Supervisor Elham AbolFateh
Editor in Chief Mohamed Wadie

Who is Kamala Harris, First Female, Colored Vice President?


Sat 07 Nov 2020 | 07:59 PM
Yassmine Elsayed

Kamala Harris, just became America's first female, first Black and first South Asian vice president-elect. 

The new Vice President has achieved with President -Elect Joe Biden a landslide victory over Donald Trump, scoring success for millions of women, often overlooked, historically underrepresented and systematically ignored, but now became the recipients of that new power for the first time in the country's 200-plus-year history.

According to CNN, Harris' triumph, in particular, marks a new high point in a career of barrier-breaking accomplishments, from San Francisco district attorney to California attorney general to just the second-ever Black female US senator.

"That I am here tonight is a testament to the dedication of generations before me," Harris said during her Democratic National Convention acceptance speech in August, mentioning women such as Constance Baker Motley, Fannie Lou Hamer and Shirley Chisholm.

"Women and men who believed so fiercely in the promise of equality, liberty and justice for all," she said.

Harris attended Howard University, a historically Black university in Washington. Her time at Howard, where she joined Alpha Kappa Alpha Sorority Inc., profoundly shaped her political vision.

"You didn't have to be confined by anyone else's idea of what it means to be Black," she told CNN's Dana Bash on "State of the Union" in September. "You could be a fine arts student and also be class president. You could be homecoming queen and be the head of the science club. You could be a member of a sorority and be in student government and want to go to law school, and it encouraged you to be your full self."

Over the course of her White House bid, Harris never shied away from mentioning that people attempted to box her in or doubted her as she sought to pave a path in politics.

"I didn't listen. And the people didn't listen, either. And we won," she would say.

Born in Oakland, California, to a father from Jamaica, and a mother from India, Harris graduated from Howard University and the University of California, Hastings College of the Law. She began her career in the Alameda County District Attorney's Office, before being recruited to the San Francisco District Attorney's Office and later the City Attorney of San Francisco's office. In 2003, she was elected district attorney of San Francisco. She was elected Attorney General of California in 2010 and re-elected in 2014.

She defeated Loretta Sanchez in the 2016 Senate election to become the second African American woman and the first South Asian American to serve in the United States Senate. As a senator, she has advocated for healthcare reform, federal descheduling of cannabis, a path to citizenship for undocumented immigrants, the DREAM Act, a ban on assault weapons, and progressive tax reform. She gained a national profile for her pointed questioning of Trump administration officials during Senate hearings, including Trump's second Supreme Court nominee Brett Kavanaugh, who was accused of sexual assault.

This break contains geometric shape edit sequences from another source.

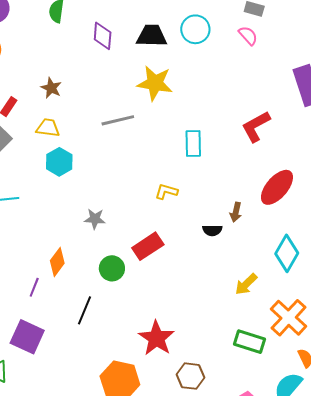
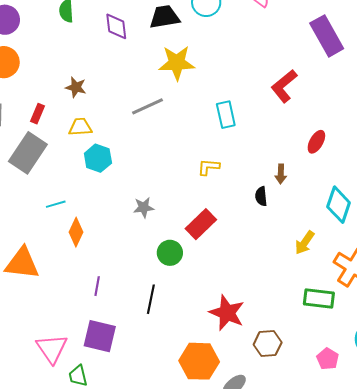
red ellipse: (277, 187) -> (316, 142), size x0.6
black semicircle: (212, 230) -> (261, 196), turned 96
orange diamond: (57, 262) -> (76, 232), moved

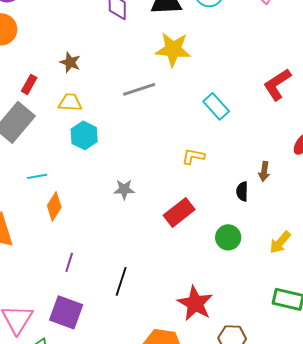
cyan rectangle: (226, 115) -> (216, 106), turned -36
green circle: (170, 253) -> (228, 237), moved

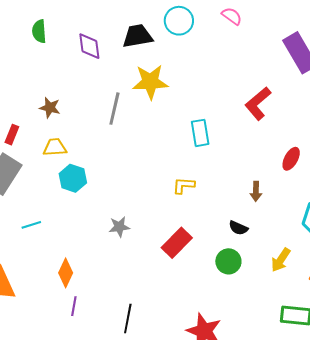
gray line: (139, 89) -> (114, 109), moved, turned -52
cyan rectangle: (216, 106) -> (200, 133), turned 40
black semicircle: (242, 191) -> (238, 228), moved, turned -60
orange diamond: (54, 206) -> (66, 273), moved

Harris ran for the 2020 Democratic presidential nomination and attracted national attention before ending her campaign on December 3, 2019. She was announced as former vice president Joe Biden's running mate in the 2020 election on August 11, 2020.

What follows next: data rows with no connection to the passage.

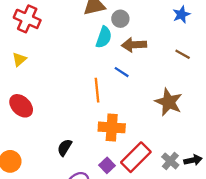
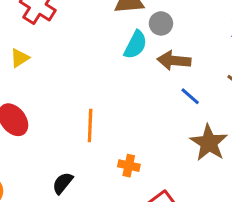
blue line: (122, 72) -> (190, 96), moved
orange line: (97, 90) -> (90, 126), moved
orange cross: (112, 127) -> (129, 166), size x0.6

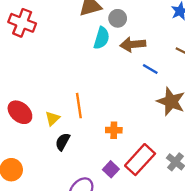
yellow triangle: (20, 58) -> (52, 118), moved
black semicircle: (63, 183) -> (63, 142), moved

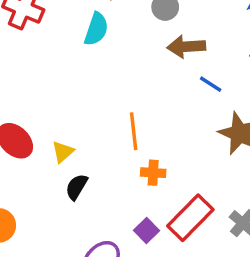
cyan semicircle: (102, 38) -> (96, 29), moved
orange line: (79, 106) -> (134, 131), moved

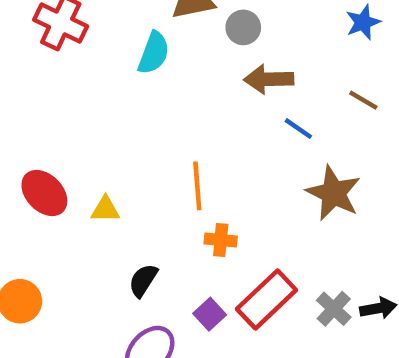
yellow triangle: (63, 152) -> (105, 209), turned 40
black semicircle: (77, 187) -> (143, 280), moved

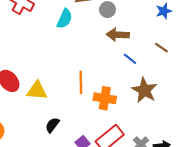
yellow triangle: (105, 209) -> (37, 91), size x1.5
orange cross: (221, 240) -> (105, 98), moved, size x1.5

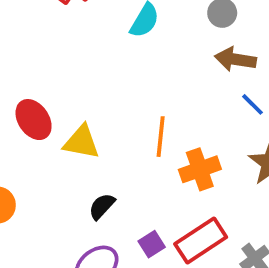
orange cross: (105, 98) -> (200, 169), turned -35

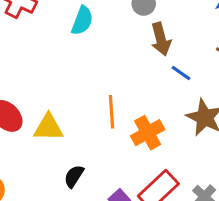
brown arrow: (235, 59) -> (161, 39), turned -104

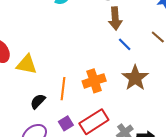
orange line: (112, 112) -> (63, 89), moved

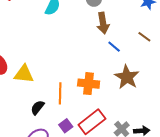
orange cross: (94, 81) -> (89, 84), turned 30

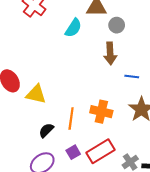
brown arrow: (103, 23) -> (110, 53), moved
blue line: (114, 47) -> (132, 77), turned -40

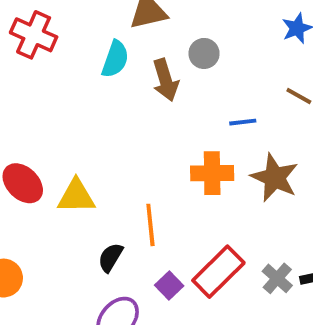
gray circle: (117, 25) -> (204, 53), moved
brown arrow: (110, 53) -> (165, 80), moved
orange cross: (101, 112) -> (212, 173), moved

During the campaign, she angered her father when she mentioned that she smoked weed while she was a student and tied her previous marijuana use to her Jamaican roots.

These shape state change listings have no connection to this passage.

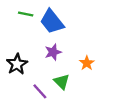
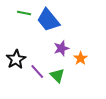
purple star: (53, 52) -> (61, 48), moved
purple line: (40, 91) -> (37, 71), moved

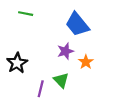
blue trapezoid: (48, 20) -> (77, 24), moved
purple line: (37, 71) -> (41, 89), moved, turned 56

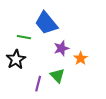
green line: (26, 14) -> (24, 37), moved
blue trapezoid: (77, 24) -> (46, 23), moved

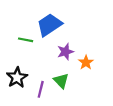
blue trapezoid: (46, 23) -> (49, 25), turned 95
black star: (16, 59) -> (17, 78), moved

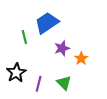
green line: (26, 40) -> (24, 37), turned 64
green triangle: (61, 81) -> (64, 83), moved

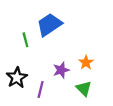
purple star: (62, 48) -> (61, 70), moved
green triangle: (64, 83) -> (84, 88), moved

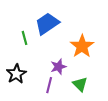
orange star: (86, 62) -> (82, 46), moved, size x1.6
purple line: (41, 90) -> (49, 85), moved

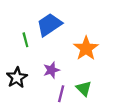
purple star: (58, 67) -> (51, 70), moved
purple line: (49, 85) -> (61, 94), moved

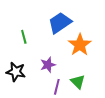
blue trapezoid: (49, 25) -> (60, 23), moved
black star: (17, 78) -> (16, 72), turned -30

Speaking to to the Kingston-based website Jamaica Global Online, her father, Donald Harris, released a statement denouncing his daughter's remarks. “My dear departed grandmothers (whose extraordinary legacy I described in a recent essay on this website), as well as my deceased parents, must be turning in their grave right now to see their family’s name, reputation, and proud Jamaican identity being connected, in any way, jokingly or not with the fraudulent stereotype of a pot-smoking joy seeker and in the pursuit of identity politics.”

“Speaking for myself and my immediate Jamaican family, we wish to categorically dissociate ourselves from this travesty," he added.